The print shop sees itself as a practice-oriented place for everyone with a specialist and lay area. It is an authentic place with original type cabinets, lead letters and wooden poster letters. The toggle and gravure presses from the second half of the 19th century emphasize the museum reference, but are also ready for use. A tabletop trigger press and two manual trigger presses complete the current range of hand presses.
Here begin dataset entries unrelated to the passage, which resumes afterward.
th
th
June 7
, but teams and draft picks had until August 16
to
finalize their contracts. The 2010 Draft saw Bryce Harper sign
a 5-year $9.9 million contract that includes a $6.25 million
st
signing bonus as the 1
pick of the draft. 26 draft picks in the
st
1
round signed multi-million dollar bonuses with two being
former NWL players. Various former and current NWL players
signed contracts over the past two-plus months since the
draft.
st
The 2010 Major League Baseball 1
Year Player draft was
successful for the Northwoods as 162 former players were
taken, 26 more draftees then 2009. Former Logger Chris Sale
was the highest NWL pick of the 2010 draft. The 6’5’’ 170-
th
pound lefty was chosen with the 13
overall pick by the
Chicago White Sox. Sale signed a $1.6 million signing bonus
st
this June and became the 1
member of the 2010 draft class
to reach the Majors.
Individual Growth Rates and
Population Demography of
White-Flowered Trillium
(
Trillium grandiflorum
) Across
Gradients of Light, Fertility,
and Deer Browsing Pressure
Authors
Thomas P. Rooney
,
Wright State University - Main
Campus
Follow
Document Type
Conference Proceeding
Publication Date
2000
As a museum educational workshop, the »Druckladen« offers interested groups as well as individuals opportunities to do practical and productive work in the field of high and low pressure. In the print shop, words and pictures, fonts and print templates can be set and printed in your own assembly. This possibility of producing even smaller printed matter opens up insights into the complicated technique of hand typesetting, which is generally only to be found in museum “lead reserves”. At the same time, everyone's view of the incomparable perfection of Bible printing, which emerged in the middle of the 15th century, is sharpened. Setting with old wood and lead fonts can be tried out here in a variety of ways - independently and under expert guidance: - In the first access, for example, by stringing together a few lines or a short text, using the font primarily as an information carrier; - by setting a text in combination with a pictorial representation or also - through the playful handling of typographic material, more in the sense of the pictorial potential of the font.
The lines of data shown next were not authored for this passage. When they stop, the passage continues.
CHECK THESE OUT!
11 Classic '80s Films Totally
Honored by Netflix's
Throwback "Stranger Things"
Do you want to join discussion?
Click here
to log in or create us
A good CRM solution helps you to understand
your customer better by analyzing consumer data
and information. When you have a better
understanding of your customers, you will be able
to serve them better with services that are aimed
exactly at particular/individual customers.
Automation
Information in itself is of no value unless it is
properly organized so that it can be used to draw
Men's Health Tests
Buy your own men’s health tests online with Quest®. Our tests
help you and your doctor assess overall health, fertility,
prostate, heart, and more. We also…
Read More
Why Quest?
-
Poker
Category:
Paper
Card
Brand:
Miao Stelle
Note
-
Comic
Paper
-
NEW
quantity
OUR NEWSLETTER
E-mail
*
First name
Combining the historical reference level of the invention of printing with movable type with the practical level is a core concern of the museum's educational offer, which is aimed at: - Learning groups from all types of schools who register for special printing processes; - Project groups who want to use the museum as a place of learning for practical collaborative work over a longer period of time; - Groups of short visitors who also want to print after a tour of the museum and thus seek to deepen their viewing experience through their own actions. - Individuals who want to be creative with the different possibilities of printing.